According to Berkeley Police Department Chief Michael Meehan, police received reports of an armed robbery — at Wash & Shop Laundromat on Sacramento Street — by a young male who had brandished a revolver, demanded cash, thrown the owner to the ground and run into the nearby residential area.

In response, BPD sent in a special response team, which requested a search dog from Oakland Police Department and an armored van from Alameda Police Department in order to set up a perimeter and pursue the suspect. After about five hours of searching, police were unable to locate the suspect.

George Lippman, chair of the city’s Peace and Justice Commission, questioned why camouflage was used in Berkeley’s urban setting.

“If it doesn’t help you fit into the urban setting,” Lippman said, “is it perhaps a psychological tactic specifically intimidating? Is it intimidating to the subject of the manhunt? Is it intimidating to the entire neighborhood?”

The response to the laundromat robbery was discussed as part of a city Police Review Commission meeting Wednesday, but Meehan did not yet have a full report from his staff.

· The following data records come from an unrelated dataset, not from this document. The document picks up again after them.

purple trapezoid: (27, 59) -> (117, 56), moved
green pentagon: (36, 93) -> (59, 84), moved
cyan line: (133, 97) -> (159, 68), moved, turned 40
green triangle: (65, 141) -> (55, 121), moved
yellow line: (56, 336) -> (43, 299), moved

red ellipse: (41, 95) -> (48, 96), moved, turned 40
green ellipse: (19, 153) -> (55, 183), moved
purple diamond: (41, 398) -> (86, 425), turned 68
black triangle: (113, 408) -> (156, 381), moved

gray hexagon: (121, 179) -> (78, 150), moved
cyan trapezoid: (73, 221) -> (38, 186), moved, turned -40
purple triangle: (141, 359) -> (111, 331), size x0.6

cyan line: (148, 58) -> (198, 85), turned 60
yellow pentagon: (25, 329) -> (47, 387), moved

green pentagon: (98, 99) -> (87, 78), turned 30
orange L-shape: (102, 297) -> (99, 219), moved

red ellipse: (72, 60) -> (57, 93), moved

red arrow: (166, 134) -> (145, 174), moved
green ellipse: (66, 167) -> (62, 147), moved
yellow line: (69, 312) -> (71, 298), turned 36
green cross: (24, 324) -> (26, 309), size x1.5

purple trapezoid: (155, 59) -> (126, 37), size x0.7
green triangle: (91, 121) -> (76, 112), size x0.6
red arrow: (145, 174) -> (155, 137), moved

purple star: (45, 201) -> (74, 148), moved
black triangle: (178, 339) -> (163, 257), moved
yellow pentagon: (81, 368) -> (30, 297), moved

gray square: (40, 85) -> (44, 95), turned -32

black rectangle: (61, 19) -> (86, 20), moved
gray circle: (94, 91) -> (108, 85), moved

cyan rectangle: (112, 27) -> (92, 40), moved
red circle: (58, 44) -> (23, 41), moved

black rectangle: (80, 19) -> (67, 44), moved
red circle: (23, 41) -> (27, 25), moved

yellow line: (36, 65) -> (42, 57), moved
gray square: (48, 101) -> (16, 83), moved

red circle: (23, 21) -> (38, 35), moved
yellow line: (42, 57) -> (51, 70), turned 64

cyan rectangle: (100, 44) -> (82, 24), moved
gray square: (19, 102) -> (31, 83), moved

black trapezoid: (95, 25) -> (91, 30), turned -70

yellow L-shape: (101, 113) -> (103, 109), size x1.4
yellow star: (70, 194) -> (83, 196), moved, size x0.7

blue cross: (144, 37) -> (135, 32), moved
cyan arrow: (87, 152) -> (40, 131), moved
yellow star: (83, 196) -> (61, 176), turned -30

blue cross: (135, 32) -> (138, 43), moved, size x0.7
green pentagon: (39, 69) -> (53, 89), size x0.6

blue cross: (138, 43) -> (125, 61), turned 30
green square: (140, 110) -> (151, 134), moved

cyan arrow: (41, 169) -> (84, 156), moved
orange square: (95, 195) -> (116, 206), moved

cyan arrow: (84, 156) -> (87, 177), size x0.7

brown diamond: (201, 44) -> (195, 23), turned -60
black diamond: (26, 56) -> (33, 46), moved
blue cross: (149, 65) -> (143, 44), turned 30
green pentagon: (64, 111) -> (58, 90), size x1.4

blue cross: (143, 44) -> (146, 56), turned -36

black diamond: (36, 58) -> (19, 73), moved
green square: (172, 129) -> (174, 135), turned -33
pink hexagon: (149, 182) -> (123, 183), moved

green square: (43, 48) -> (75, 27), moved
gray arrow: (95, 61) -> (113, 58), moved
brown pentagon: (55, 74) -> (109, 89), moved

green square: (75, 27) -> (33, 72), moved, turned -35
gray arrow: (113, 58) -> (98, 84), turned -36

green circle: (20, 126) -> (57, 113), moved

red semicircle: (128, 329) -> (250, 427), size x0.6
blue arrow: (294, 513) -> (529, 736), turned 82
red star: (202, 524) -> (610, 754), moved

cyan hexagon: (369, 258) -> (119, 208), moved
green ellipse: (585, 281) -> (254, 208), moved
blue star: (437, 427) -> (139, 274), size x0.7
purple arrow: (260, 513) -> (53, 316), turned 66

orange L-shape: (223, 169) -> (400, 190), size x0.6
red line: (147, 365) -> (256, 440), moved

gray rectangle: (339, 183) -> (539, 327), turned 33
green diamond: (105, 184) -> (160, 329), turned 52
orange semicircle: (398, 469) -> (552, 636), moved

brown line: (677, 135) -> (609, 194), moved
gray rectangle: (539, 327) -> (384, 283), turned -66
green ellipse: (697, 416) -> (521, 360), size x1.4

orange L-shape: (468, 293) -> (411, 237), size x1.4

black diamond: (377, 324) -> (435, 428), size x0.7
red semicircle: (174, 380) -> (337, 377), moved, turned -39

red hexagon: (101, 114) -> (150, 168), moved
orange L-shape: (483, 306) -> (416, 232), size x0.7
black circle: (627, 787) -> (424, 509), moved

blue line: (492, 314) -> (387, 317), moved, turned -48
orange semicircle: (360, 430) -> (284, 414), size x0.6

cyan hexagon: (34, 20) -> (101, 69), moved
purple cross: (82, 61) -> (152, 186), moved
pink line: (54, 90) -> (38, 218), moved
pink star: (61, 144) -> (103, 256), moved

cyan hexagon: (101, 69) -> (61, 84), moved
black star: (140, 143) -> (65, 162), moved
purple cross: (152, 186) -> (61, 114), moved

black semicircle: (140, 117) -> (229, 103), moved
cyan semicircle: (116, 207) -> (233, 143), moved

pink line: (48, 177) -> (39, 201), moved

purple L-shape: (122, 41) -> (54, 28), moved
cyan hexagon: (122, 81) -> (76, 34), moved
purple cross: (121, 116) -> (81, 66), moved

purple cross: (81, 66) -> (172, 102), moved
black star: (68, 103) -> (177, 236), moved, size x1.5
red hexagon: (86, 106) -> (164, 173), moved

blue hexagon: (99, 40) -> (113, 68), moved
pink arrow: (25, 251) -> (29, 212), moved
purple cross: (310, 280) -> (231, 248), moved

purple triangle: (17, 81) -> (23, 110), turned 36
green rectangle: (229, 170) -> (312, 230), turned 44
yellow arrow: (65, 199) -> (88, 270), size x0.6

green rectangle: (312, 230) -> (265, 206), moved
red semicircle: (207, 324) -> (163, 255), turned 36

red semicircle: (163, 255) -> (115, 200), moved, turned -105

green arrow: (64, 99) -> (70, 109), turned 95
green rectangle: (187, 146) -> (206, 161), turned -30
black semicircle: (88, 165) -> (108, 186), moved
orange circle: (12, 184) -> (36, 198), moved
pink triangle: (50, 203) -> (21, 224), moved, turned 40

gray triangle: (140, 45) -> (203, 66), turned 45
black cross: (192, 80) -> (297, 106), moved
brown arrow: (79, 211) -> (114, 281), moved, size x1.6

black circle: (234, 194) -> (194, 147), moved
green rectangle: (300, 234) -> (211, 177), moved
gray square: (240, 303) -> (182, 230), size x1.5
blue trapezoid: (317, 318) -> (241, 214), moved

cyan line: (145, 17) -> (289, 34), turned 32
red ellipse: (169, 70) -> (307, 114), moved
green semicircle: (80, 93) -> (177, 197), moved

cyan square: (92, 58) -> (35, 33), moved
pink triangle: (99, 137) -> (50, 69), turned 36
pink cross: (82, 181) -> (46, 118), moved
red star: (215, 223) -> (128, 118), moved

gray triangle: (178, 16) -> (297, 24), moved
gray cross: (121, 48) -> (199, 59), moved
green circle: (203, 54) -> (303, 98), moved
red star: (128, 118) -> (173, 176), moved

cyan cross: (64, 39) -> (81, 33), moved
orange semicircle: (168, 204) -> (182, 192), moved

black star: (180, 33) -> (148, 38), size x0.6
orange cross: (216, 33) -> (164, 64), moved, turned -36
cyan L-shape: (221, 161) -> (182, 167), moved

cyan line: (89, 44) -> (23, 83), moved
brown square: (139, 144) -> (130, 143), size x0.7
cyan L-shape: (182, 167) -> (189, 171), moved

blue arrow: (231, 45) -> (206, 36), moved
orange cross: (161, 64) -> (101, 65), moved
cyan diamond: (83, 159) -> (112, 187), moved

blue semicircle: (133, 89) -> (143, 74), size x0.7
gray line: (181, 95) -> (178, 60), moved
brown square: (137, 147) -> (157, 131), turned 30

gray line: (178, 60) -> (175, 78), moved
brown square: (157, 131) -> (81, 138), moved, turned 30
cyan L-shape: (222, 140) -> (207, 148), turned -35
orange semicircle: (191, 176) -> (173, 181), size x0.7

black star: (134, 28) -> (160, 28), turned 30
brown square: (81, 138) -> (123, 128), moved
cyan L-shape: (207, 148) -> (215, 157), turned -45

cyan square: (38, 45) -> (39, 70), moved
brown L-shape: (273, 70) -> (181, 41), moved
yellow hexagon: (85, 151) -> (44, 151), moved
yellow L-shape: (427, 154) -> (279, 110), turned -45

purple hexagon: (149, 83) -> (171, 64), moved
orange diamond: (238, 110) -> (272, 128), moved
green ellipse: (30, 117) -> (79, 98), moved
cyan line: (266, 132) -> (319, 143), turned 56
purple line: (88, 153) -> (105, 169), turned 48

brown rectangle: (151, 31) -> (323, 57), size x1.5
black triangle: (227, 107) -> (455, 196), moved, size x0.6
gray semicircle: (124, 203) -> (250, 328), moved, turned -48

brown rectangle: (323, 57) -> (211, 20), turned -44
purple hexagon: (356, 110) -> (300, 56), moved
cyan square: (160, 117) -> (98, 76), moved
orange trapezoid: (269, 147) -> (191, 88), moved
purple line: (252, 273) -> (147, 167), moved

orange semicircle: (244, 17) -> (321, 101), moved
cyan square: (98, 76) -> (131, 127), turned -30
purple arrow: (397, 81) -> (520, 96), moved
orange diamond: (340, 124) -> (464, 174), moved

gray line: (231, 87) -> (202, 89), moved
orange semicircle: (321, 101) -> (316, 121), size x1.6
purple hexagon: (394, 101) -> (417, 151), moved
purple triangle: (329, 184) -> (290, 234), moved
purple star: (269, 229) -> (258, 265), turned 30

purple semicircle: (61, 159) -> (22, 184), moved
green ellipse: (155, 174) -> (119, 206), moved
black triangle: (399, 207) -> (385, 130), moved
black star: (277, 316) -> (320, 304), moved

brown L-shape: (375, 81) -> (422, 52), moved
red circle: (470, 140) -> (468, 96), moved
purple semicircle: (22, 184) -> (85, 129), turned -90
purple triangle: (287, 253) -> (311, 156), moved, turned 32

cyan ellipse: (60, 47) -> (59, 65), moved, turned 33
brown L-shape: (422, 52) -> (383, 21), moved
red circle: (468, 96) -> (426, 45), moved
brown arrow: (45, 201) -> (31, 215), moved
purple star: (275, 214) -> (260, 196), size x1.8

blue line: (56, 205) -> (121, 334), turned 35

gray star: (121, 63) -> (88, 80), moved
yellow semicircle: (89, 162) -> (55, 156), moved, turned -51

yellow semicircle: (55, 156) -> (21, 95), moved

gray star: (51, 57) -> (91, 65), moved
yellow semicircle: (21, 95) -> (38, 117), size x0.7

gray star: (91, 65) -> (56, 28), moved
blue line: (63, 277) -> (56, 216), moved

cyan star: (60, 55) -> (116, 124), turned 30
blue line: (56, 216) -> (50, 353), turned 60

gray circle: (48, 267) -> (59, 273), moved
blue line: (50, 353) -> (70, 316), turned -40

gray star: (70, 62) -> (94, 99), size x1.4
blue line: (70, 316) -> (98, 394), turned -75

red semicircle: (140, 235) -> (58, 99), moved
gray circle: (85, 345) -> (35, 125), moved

Berkeley City Councilmember Jesse Arreguin sent a letter Wednesday to Meehan and Interim City Manager Dee Williams-Ridley expressing concerns he shared with his constituents about “the nature and scale of the police response.”

Meehan explained Friday that the suspect posed a “particular danger,” given that he allegedly had a gun, demonstrated violence by throwing the laundromat’s owner to the ground, was in a residential area and was reportedly on a rooftop. The heightened threat necessitated the use of the special response team, Meehan said.

“It’s important to keep in mind that armed robbery is very serious and poses a great danger to the people in the laundromat and to the people nearby,” said Justin McCrary, a UC Berkeley School of Law professor, who has written about the effects of police on crime.

City Council has often discussed police militarization over the last few years, and this subject has been “something we’ve specifically spoken out against in the past,” Arreguin said.

Outcry from the mayor, City Council and some Berkeley residents halted a 2012 attempt by BPD to apply for federal funding to purchase an armored vehicle. Additionally, after Black Lives Matter protesters in December were met with the use of tear gas and rubber bullets, critiques regarding militarization and use of force followed.

McCrary, however, said that if police had under-responded or underestimated the threat of the armed robber, they would have been criticized for their inaction.

“For myself and probably for most people, I don’t really care whether you’re wearing military fatigues or black pants,” McCrary said. “What I really care about is whether police are trying to take care of the community and help people get along with their lives.”